Fewer students take languages but admissions data show growth in STEM subjects
Students are shunning languages and humanities subjects and turning to STEM courses instead, data from admissions service Ucas show.
Acceptances for the 2020-21 academic year show that 3,830 students started language degree courses, compared with 6,005 in 2011. Ucas said the fall in demand mirrored “a decrease in language A-level entrants over the same timeframe”.
Several universities have had to close their modern foreign language departments in recent years due to declining student numbers.
Ucas chief executive Clare Marchant said the need for language skills would remain strong after Brexit. “The decline in accepts to languages could exacerbate the languages skills gap in the wake of Brexit, therefore it is important that action is taken to promote the benefits of languages across the education sector,” she said.
Commenting on the data Geoff Barton, Association of School and College Leaders, said that “the slump in foreign languages is of real concern, particularly in a post-Brexit economy when linguists will clearly be needed for international relations and trade”.
“The government’s attempts to drive take-up through school performance measures hasn’t worked, and it is clear that a much more considered approach is required based on building a love of languages,” he said.
“We really do need a national languages strategy or we’ll end up becoming an entirely monolingual society at exactly the time when we need to be more outward facing”.
Between 2011-2020, the number of students beginning humanities course also declined.
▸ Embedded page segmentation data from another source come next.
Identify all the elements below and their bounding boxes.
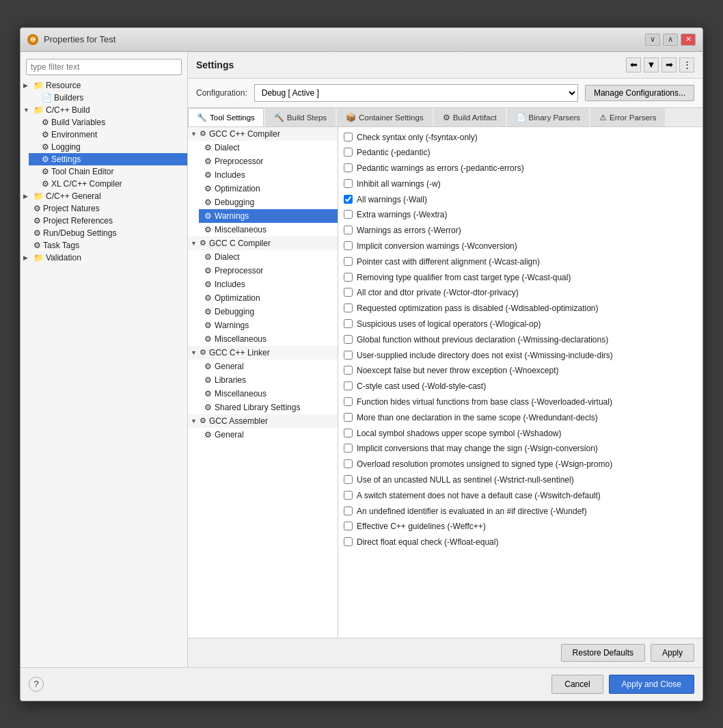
gcc-c-compiler-header[interactable]: ▼ ⚙ GCC C Compiler [188,237,338,250]
checkbox-pedantic[interactable] [344,148,353,157]
cancel-button[interactable]: Cancel [551,675,603,694]
checkbox-wlogical-op[interactable] [344,319,353,328]
tree-leaf-debugging[interactable]: ⚙ Debugging [199,196,338,209]
tree-leaf-l-general[interactable]: ⚙ General [199,360,338,373]
tree-leaf-warnings[interactable]: ⚙ Warnings [199,209,338,223]
gcc-cpp-linker-header[interactable]: ▼ ⚙ GCC C++ Linker [188,346,338,360]
back-button[interactable]: ⬅ [626,57,641,72]
sidebar-item-xl-ccpp-compiler[interactable]: ⚙ XL C/C++ Compiler [29,178,187,190]
more-button[interactable]: ⋮ [679,57,694,72]
tab-build-steps[interactable]: 🔨 Build Steps [265,108,336,126]
close-button[interactable]: ✕ [681,33,696,46]
apply-and-close-button[interactable]: Apply and Close [609,675,694,694]
gcc-assembler-header[interactable]: ▼ ⚙ GCC Assembler [188,414,338,428]
sidebar-item-project-references[interactable]: ⚙ Project References [21,215,187,227]
checkbox-wdisabled-optimization[interactable] [344,304,353,312]
checkbox-inhibit-w[interactable] [344,179,353,188]
leaf-icon: ⚙ [42,142,49,152]
checkbox-wnoexcept[interactable] [344,366,353,375]
tree-leaf-optimization[interactable]: ⚙ Optimization [199,182,338,196]
gcc-cpp-compiler-header[interactable]: ▼ ⚙ GCC C++ Compiler [188,127,338,141]
checkbox-wconversion[interactable] [344,241,353,250]
sidebar-item-tool-chain-editor[interactable]: ⚙ Tool Chain Editor [29,165,187,178]
tab-error-parsers[interactable]: ⚠ Error Parsers [590,108,665,126]
tab-container-settings[interactable]: 📦 Container Settings [337,108,433,126]
checkbox-fsyntax-only[interactable] [344,133,353,141]
tree-leaf-c-includes[interactable]: ⚙ Includes [199,278,338,291]
checkbox-label-wsign-conversion: Implicit conversions that may change the… [357,443,598,455]
tree-leaf-c-miscellaneous[interactable]: ⚙ Miscellaneous [199,332,338,346]
window-title: Properties for Test [44,34,115,44]
checkbox-item-wmissing-include-dirs: User-supplied include directory does not… [338,348,702,364]
sidebar-item-ccpp-general[interactable]: ▶ 📁 C/C++ General [21,190,187,202]
tree-leaf-l-libraries[interactable]: ⚙ Libraries [199,373,338,387]
sidebar-item-builders[interactable]: 📄 Builders [29,92,187,104]
checkbox-wsign-conversion[interactable] [344,444,353,453]
tool-settings-icon: 🔧 [197,113,207,122]
tree-leaf-a-general[interactable]: ⚙ General [199,428,338,442]
checkbox-item-wswitch-default: A switch statement does not have a defau… [338,488,702,504]
search-input[interactable] [26,59,182,75]
leaf-icon: ⚙ [204,293,212,303]
sidebar-item-build-variables[interactable]: ⚙ Build Variables [29,116,187,129]
sidebar-item-ccpp-build[interactable]: ▼ 📁 C/C++ Build [21,104,187,116]
tab-build-artifact[interactable]: ⚙ Build Artifact [434,108,506,126]
checkbox-wswitch-default[interactable] [344,491,353,500]
minimize-button[interactable]: ∨ [645,33,660,46]
sidebar-item-logging[interactable]: ⚙ Logging [29,141,187,153]
help-icon[interactable]: ? [29,677,44,692]
leaf-icon: ⚙ [204,362,212,371]
manage-configurations-button[interactable]: Manage Configurations... [585,85,694,101]
leaf-icon: ⚙ [204,280,212,289]
checkbox-pedantic-errors[interactable] [344,163,353,172]
tree-leaf-c-optimization[interactable]: ⚙ Optimization [199,291,338,305]
warnings-settings-panel: Check syntax only (-fsyntax-only)Pedanti… [338,127,702,638]
sidebar-item-validation[interactable]: ▶ 📁 Validation [21,252,187,264]
checkbox-wall[interactable] [344,195,353,204]
tree-leaf-l-miscellaneous[interactable]: ⚙ Miscellaneous [199,387,338,401]
maximize-button[interactable]: ∧ [663,33,678,46]
tree-leaf-c-debugging[interactable]: ⚙ Debugging [199,305,338,319]
sidebar-item-run-debug-settings[interactable]: ⚙ Run/Debug Settings [21,227,187,239]
tree-leaf-includes[interactable]: ⚙ Includes [199,168,338,182]
checkbox-wfloat-equal[interactable] [344,537,353,546]
apply-button[interactable]: Apply [651,644,694,662]
checkbox-wstrict-null-sentinel[interactable] [344,475,353,484]
checkbox-item-wredundant-decls: More than one declaration in the same sc… [338,410,702,426]
checkbox-werror[interactable] [344,226,353,234]
tree-leaf-miscellaneous[interactable]: ⚙ Miscellaneous [199,223,338,237]
checkbox-woverloaded-virtual[interactable] [344,397,353,406]
checkbox-wextra[interactable] [344,210,353,219]
checkbox-wsign-promo[interactable] [344,459,353,468]
checkbox-wold-style-cast[interactable] [344,381,353,390]
tree-leaf-c-warnings[interactable]: ⚙ Warnings [199,319,338,332]
checkbox-label-wsign-promo: Overload resolution promotes unsigned to… [357,459,612,470]
checkbox-item-pedantic-errors: Pedantic warnings as errors (-pedantic-e… [338,161,702,176]
checkbox-wcast-qual[interactable] [344,273,353,282]
checkbox-wshadow[interactable] [344,429,353,437]
tab-binary-parsers[interactable]: 📄 Binary Parsers [507,108,589,126]
sidebar-item-resource[interactable]: ▶ 📁 Resource [21,79,187,92]
sidebar-item-environment[interactable]: ⚙ Environment [29,129,187,141]
tab-tool-settings[interactable]: 🔧 Tool Settings [188,108,264,126]
checkbox-wcast-align[interactable] [344,257,353,266]
checkbox-wmissing-include-dirs[interactable] [344,351,353,360]
checkbox-wctor-dtor-privacy[interactable] [344,288,353,297]
restore-defaults-button[interactable]: Restore Defaults [561,644,645,662]
checkbox-wundef[interactable] [344,507,353,515]
linker-icon: ⚙ [200,348,206,357]
checkbox-wredundant-decls[interactable] [344,413,353,422]
checkbox-wmissing-declarations[interactable] [344,335,353,344]
tree-leaf-preprocessor[interactable]: ⚙ Preprocessor [199,154,338,168]
forward-button[interactable]: ➡ [661,57,677,72]
sidebar-item-settings[interactable]: ⚙ Settings [29,153,187,165]
checkbox-weffc[interactable] [344,522,353,530]
sidebar-item-task-tags[interactable]: ⚙ Task Tags [21,239,187,252]
tree-leaf-l-shared-library[interactable]: ⚙ Shared Library Settings [199,401,338,414]
tree-leaf-dialect[interactable]: ⚙ Dialect [199,141,338,154]
tree-leaf-c-dialect[interactable]: ⚙ Dialect [199,250,338,264]
tree-leaf-c-preprocessor[interactable]: ⚙ Preprocessor [199,264,338,278]
dropdown-button[interactable]: ▼ [644,57,659,72]
configuration-select[interactable]: Debug [ Active ] [254,84,578,102]
sidebar-item-project-natures[interactable]: ⚙ Project Natures [21,202,187,215]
For English studies, the number of new students fell from 10,020 in 2011 to 6,980 in 2020, and from 15,060 in 2011 to 12,870 in 2020 in history and philosophical studies. Ucas said the decline in those courses “seems to be confined to lower and medium tariff providers”.
Last year the British Academy launched a campaign to reverse the decline in students taking humanities subjects.
However, the data showed that the number of students taking science, technology, engineering and maths courses has grown in the last ten years. Those starting computer science courses jumped by more than 50 per cent between 2011-2020, from 20,420 to 30,090, while students beginning engineering courses grew from 25,995 in 2011 to 31,545 in 2020.
The number of students taking artificial intelligence courses, a growing area of study, rose from just 65 in 2011 to 355 in 2020. Ucas said the growth in students taking STEM subjects was “driven by an increase in demand from UK 18-year-olds”.